- EXERCISE INPUT -

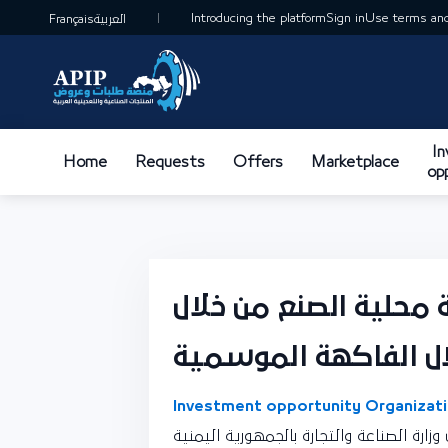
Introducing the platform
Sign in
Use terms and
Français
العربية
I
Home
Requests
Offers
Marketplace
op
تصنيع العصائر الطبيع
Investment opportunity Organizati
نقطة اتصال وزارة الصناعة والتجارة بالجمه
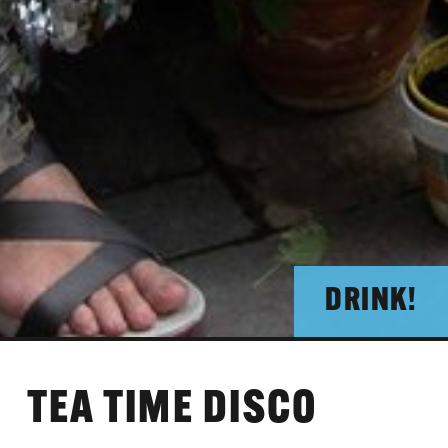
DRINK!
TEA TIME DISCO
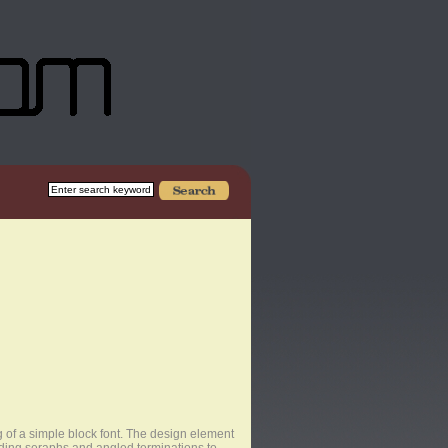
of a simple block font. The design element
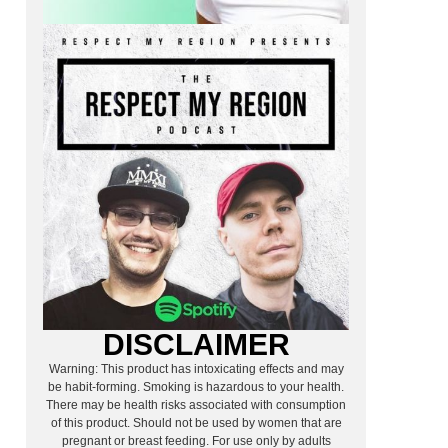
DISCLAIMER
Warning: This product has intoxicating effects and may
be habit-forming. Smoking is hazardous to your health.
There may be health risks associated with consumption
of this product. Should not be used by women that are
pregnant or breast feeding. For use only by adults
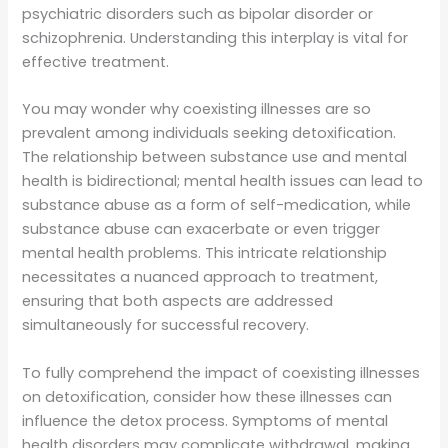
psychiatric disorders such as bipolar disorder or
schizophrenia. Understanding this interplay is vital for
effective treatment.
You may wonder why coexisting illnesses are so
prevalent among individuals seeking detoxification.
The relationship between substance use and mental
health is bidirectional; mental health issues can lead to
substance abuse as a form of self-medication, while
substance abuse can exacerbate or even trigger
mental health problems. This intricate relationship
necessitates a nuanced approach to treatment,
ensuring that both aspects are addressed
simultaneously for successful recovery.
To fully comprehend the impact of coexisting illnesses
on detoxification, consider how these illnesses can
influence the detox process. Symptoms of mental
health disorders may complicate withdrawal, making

==

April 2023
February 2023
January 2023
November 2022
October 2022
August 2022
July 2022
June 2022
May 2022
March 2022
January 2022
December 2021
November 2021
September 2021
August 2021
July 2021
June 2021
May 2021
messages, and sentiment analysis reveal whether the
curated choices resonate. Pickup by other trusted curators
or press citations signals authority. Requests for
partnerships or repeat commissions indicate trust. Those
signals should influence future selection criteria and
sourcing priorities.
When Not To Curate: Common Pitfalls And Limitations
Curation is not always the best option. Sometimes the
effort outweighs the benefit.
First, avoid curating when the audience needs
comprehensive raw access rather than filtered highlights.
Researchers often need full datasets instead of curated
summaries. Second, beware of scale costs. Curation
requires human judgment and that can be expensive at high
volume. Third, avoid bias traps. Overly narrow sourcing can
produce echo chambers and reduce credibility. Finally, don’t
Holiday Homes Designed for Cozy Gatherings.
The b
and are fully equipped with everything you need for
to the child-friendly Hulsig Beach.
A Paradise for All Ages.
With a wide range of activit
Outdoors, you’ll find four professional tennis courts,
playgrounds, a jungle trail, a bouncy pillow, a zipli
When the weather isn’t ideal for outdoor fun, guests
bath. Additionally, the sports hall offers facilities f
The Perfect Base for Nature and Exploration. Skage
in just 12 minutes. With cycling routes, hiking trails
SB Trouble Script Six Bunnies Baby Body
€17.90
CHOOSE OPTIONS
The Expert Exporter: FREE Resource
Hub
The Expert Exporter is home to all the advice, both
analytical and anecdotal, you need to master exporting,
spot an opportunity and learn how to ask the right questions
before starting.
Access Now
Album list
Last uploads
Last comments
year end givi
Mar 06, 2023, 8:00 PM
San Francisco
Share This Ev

- TASK DESCRIPTION -
Write out, from the lines above, only those from the line with "before starting." to the line with "Share This Ev", exactly as given, including the first and the last.

- ANSWER SECTION -
before starting.
Access Now
Album list
Last uploads
Last comments
year end givi
Mar 06, 2023, 8:00 PM
San Francisco
Share This Ev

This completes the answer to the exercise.